I recently finished The Numbers Game: Why Everything You Know About Soccer Is Wrong by Chris Anderson and David Sally, the book describes recent innovations in soccer analytics. In it Anderson and Sally talk about how they believe soccer is on the verge of its "Moneyball" moment, as more and more clubs are employing analysts to run the numbers trying to find that extra edge on the competition just as Bill James did for the Oakland A's over a decade ago.
One of the most intriguing takeaways I found in The Numbers Game was a chapter where the authors described soccer as a "weakest link sport". They go on to say :
"If you want to build a team for success, you need to look less at your strongest links and more at your weakest ones. It is there that a teams destiny is determined, whether it will go down in history or be forevrer considered a failure."
In the same chapter they made another point I found compelling. "Soccer is vastly different from basketball, the most superstar driven sport". I thought this topic would be interesting to explore so I set out looking for some data.
After acquiring some data from ESPN and basketball-reference.com I started putting it together and got to work.
The first thing I did was import Pandas and two csv's I had downloaded. One was all of the starters from every NBA team and their respective team rank. The other included every NBA players player efficiency rating(PER), a stat that combines everything a player does on the court into one number.
Next I tested to make sure everything was imported properly using pandas built in head method.
Players must play 6.09 minutes per game to be eligible for a PER rating so next I eliminated all players whose MPG fell under 6.09 minutes and then combined the starters dataframe with the PER dataframe so all of the data I was interested in was together.
I needed a number to compare the weakest players on each team to so I found the mean PER of all starters.
As well as some other statistics on starters PER.
Next I created a new dataframe that included a column of the difference between the mean PER and the PER of the weakest player on each teams starting five.
My last step in pandas involved creating a dataframe that included every team, their rank, and their PER gap.
Now that I had all of my data formatted properly it was time to starts visualizing it.
As you can see there is a, albeit weak, correlation between the skill gap and team rank with some strong outliers. The four most prominent outliers are the Miami Heat, Oklahoma City Thunder, LA Clippers, Memphis Grizzlies and Sacremento Kings. These outliers can be explained pretty easily.
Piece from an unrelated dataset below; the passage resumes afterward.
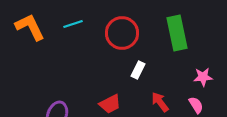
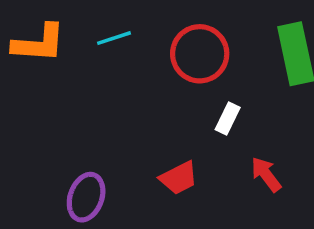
orange L-shape: (30, 27) -> (39, 43), turned 120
The Thunder have Kevin Durant, rated first overall in PER with a score of 30.17 (Michael Jordans career PER was 27.91), as well as Russel Westbrook who comes in eighth for PER. The Miami Heat, of course, have the big three of Lebron James, Dwayne Wade, and Chris Bosh. Los Angelos has Chris Paul and Blake Griffin, both in the top ten for PER and excellent compliments to each other. Sacremento has Demarcaus Cousins ranked 5th in PER and the Grizzlies while not having a starter in the top 25 for PER have Zach Randolph and Marc Gasol two very imposing big men.
Once the outliers are removed the r value rises from a weak .117 to a substantially higher .594.
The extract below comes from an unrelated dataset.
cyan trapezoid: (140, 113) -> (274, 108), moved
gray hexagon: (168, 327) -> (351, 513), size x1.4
You can see that Anderson and Sally were right, having a top player in the NBA is extremely important, especially when you have a weak starter. Having one, or two, heavy hitters can easily make up for having a large divide between the average NBA starter and the worst player on your starting five. I have only scraped the surface here and in the end Ithink I may have raised more questions than I have answered but it was a good learning experience and brought out some interesting points.